**ABOUT THIS TASK**
Output the line with "See the attached image. right adrenal gland?" and every line below it until the listing ends, exactly as written and with nothing added.

◆ ◆ ◆ ◆ ◆ ◆ ◆

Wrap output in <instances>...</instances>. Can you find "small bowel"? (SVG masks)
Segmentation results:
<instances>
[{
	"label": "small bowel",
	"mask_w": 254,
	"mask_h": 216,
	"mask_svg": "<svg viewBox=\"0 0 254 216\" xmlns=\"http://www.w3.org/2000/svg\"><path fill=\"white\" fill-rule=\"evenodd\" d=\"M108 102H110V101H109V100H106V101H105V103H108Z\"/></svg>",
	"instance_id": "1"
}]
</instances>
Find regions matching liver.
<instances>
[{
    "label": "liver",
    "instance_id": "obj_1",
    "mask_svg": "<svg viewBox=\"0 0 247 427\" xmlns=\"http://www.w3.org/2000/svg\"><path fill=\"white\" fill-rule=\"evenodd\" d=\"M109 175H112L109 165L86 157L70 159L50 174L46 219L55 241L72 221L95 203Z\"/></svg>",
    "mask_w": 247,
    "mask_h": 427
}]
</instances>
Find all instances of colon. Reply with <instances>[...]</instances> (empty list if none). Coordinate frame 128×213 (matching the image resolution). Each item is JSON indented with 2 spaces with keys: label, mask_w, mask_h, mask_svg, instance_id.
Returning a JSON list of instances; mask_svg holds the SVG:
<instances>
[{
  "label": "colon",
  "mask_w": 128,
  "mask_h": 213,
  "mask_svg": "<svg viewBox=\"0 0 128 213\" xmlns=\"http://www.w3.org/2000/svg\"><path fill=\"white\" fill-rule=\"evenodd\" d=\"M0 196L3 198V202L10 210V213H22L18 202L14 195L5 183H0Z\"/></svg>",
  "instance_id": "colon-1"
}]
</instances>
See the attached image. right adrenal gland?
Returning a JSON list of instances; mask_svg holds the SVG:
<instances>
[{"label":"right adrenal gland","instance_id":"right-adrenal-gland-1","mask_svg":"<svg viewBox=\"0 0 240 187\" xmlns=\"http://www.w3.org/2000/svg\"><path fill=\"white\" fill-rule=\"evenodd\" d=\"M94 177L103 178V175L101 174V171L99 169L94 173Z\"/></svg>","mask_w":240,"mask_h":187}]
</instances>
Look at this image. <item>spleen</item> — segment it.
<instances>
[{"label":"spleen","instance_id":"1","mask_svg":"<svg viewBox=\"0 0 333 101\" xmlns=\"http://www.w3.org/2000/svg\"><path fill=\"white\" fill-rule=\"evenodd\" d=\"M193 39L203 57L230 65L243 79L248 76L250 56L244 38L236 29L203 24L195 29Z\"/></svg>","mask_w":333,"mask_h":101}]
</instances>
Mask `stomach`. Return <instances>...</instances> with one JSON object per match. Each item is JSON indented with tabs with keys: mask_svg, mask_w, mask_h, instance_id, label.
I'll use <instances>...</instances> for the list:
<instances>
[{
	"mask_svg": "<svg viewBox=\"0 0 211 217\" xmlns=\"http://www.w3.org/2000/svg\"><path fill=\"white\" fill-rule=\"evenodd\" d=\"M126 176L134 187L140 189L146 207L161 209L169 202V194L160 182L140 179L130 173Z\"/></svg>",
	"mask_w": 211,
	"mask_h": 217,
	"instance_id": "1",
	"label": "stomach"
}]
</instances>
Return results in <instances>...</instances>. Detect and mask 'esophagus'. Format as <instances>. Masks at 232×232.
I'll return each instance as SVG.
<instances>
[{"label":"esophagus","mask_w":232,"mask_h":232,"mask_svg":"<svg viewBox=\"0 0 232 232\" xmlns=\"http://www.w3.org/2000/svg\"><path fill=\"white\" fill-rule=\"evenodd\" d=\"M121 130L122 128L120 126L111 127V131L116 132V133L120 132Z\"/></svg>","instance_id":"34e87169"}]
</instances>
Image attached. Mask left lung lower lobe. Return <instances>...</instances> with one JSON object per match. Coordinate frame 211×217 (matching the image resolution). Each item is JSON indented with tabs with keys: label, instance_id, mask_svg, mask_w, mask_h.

◆ ◆ ◆ ◆ ◆ ◆ ◆

**RESPONSE**
See the attached image. right adrenal gland?
Returning a JSON list of instances; mask_svg holds the SVG:
<instances>
[{"label":"right adrenal gland","instance_id":"right-adrenal-gland-1","mask_svg":"<svg viewBox=\"0 0 240 187\" xmlns=\"http://www.w3.org/2000/svg\"><path fill=\"white\" fill-rule=\"evenodd\" d=\"M94 177L103 178V175L101 174V171L99 169L94 173Z\"/></svg>","mask_w":240,"mask_h":187}]
</instances>
Look at this image. <item>spleen</item> — segment it.
<instances>
[{"label":"spleen","instance_id":"1","mask_svg":"<svg viewBox=\"0 0 333 101\" xmlns=\"http://www.w3.org/2000/svg\"><path fill=\"white\" fill-rule=\"evenodd\" d=\"M193 39L203 57L230 65L243 79L248 76L250 56L244 38L236 29L203 24L195 29Z\"/></svg>","mask_w":333,"mask_h":101}]
</instances>
Mask `stomach`. Return <instances>...</instances> with one JSON object per match. Each item is JSON indented with tabs with keys: mask_svg, mask_w, mask_h, instance_id, label.
I'll use <instances>...</instances> for the list:
<instances>
[{
	"mask_svg": "<svg viewBox=\"0 0 211 217\" xmlns=\"http://www.w3.org/2000/svg\"><path fill=\"white\" fill-rule=\"evenodd\" d=\"M126 176L134 187L140 189L146 207L161 209L169 202V194L160 182L140 179L130 173Z\"/></svg>",
	"mask_w": 211,
	"mask_h": 217,
	"instance_id": "1",
	"label": "stomach"
}]
</instances>
Return results in <instances>...</instances>. Detect and mask 'esophagus'. Format as <instances>. Masks at 232×232.
I'll return each instance as SVG.
<instances>
[{"label":"esophagus","mask_w":232,"mask_h":232,"mask_svg":"<svg viewBox=\"0 0 232 232\" xmlns=\"http://www.w3.org/2000/svg\"><path fill=\"white\" fill-rule=\"evenodd\" d=\"M121 130L122 128L120 126L111 127V131L116 132V133L120 132Z\"/></svg>","instance_id":"34e87169"}]
</instances>
Image attached. Mask left lung lower lobe. Return <instances>...</instances> with one JSON object per match. Coordinate frame 211×217 (matching the image resolution). Each item is JSON indented with tabs with keys: label, instance_id, mask_svg, mask_w, mask_h.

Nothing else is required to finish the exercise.